* _What is required_:
Copy out the data line by line exactly, from its start to the line bearing "широкого распространения нижнемеловых", inclusive.

(Data items)

______

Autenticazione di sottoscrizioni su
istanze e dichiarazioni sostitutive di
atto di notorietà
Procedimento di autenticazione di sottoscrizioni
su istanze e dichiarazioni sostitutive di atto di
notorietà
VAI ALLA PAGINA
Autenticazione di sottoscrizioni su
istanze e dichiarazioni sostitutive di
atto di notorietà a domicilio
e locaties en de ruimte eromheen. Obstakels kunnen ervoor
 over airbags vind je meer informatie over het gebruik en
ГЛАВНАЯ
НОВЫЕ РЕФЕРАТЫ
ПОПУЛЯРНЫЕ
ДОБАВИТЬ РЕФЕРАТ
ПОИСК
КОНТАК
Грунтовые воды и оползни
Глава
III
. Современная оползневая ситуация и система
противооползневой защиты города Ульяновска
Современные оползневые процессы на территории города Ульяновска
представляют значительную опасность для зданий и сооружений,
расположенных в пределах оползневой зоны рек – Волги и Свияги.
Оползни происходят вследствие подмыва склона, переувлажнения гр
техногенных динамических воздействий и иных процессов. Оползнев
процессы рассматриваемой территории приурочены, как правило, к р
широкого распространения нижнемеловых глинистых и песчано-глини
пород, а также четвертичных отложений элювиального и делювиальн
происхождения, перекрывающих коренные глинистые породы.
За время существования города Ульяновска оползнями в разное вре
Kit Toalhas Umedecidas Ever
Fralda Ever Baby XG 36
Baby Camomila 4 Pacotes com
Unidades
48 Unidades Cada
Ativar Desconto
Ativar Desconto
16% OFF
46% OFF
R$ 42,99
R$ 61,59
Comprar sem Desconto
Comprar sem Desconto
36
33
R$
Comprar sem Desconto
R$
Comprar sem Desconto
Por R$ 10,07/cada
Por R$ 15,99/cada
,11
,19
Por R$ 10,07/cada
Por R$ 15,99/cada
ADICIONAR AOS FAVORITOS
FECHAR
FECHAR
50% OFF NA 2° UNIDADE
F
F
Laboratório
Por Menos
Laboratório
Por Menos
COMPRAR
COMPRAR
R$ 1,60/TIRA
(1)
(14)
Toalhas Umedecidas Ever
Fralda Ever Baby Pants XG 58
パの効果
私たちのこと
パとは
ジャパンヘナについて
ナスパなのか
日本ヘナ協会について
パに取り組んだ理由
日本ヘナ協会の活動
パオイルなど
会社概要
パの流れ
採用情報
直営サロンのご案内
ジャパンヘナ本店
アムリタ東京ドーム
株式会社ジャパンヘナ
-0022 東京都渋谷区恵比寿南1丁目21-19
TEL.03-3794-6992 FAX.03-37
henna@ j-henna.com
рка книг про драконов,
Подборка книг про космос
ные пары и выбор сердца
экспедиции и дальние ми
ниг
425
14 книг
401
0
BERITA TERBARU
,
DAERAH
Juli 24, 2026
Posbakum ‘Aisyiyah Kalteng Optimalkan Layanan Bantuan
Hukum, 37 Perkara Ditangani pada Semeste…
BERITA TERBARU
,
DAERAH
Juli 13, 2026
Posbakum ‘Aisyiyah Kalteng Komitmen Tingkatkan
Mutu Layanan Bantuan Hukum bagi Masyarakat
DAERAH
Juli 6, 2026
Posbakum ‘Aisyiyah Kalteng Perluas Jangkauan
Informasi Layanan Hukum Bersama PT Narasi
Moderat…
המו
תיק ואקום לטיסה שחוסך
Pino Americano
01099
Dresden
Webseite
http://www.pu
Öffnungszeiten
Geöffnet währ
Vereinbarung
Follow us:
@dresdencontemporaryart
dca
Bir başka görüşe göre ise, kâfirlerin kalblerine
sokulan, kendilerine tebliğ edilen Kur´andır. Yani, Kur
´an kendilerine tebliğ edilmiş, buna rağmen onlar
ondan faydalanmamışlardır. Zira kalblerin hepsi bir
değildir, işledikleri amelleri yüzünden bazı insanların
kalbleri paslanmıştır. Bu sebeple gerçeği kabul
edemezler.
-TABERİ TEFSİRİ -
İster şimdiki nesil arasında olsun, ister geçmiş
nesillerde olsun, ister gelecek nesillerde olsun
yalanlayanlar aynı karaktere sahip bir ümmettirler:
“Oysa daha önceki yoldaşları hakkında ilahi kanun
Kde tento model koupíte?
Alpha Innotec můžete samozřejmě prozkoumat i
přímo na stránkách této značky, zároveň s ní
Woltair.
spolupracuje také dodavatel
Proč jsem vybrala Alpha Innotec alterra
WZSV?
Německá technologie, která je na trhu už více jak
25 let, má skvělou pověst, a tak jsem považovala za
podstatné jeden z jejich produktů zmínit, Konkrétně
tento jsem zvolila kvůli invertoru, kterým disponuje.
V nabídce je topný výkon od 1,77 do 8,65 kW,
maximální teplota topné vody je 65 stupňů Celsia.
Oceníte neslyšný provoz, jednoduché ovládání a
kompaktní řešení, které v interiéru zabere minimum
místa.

______

* _Solution to this exercise_:
Autenticazione di sottoscrizioni su
istanze e dichiarazioni sostitutive di
atto di notorietà
Procedimento di autenticazione di sottoscrizioni
su istanze e dichiarazioni sostitutive di atto di
notorietà
VAI ALLA PAGINA
Autenticazione di sottoscrizioni su
istanze e dichiarazioni sostitutive di
atto di notorietà a domicilio
e locaties en de ruimte eromheen. Obstakels kunnen ervoor
 over airbags vind je meer informatie over het gebruik en
ГЛАВНАЯ
НОВЫЕ РЕФЕРАТЫ
ПОПУЛЯРНЫЕ
ДОБАВИТЬ РЕФЕРАТ
ПОИСК
КОНТАК
Грунтовые воды и оползни
Глава
III
. Современная оползневая ситуация и система
противооползневой защиты города Ульяновска
Современные оползневые процессы на территории города Ульяновска
представляют значительную опасность для зданий и сооружений,
расположенных в пределах оползневой зоны рек – Волги и Свияги.
Оползни происходят вследствие подмыва склона, переувлажнения гр
техногенных динамических воздействий и иных процессов. Оползнев
процессы рассматриваемой территории приурочены, как правило, к р
широкого распространения нижнемеловых глинистых и песчано-глини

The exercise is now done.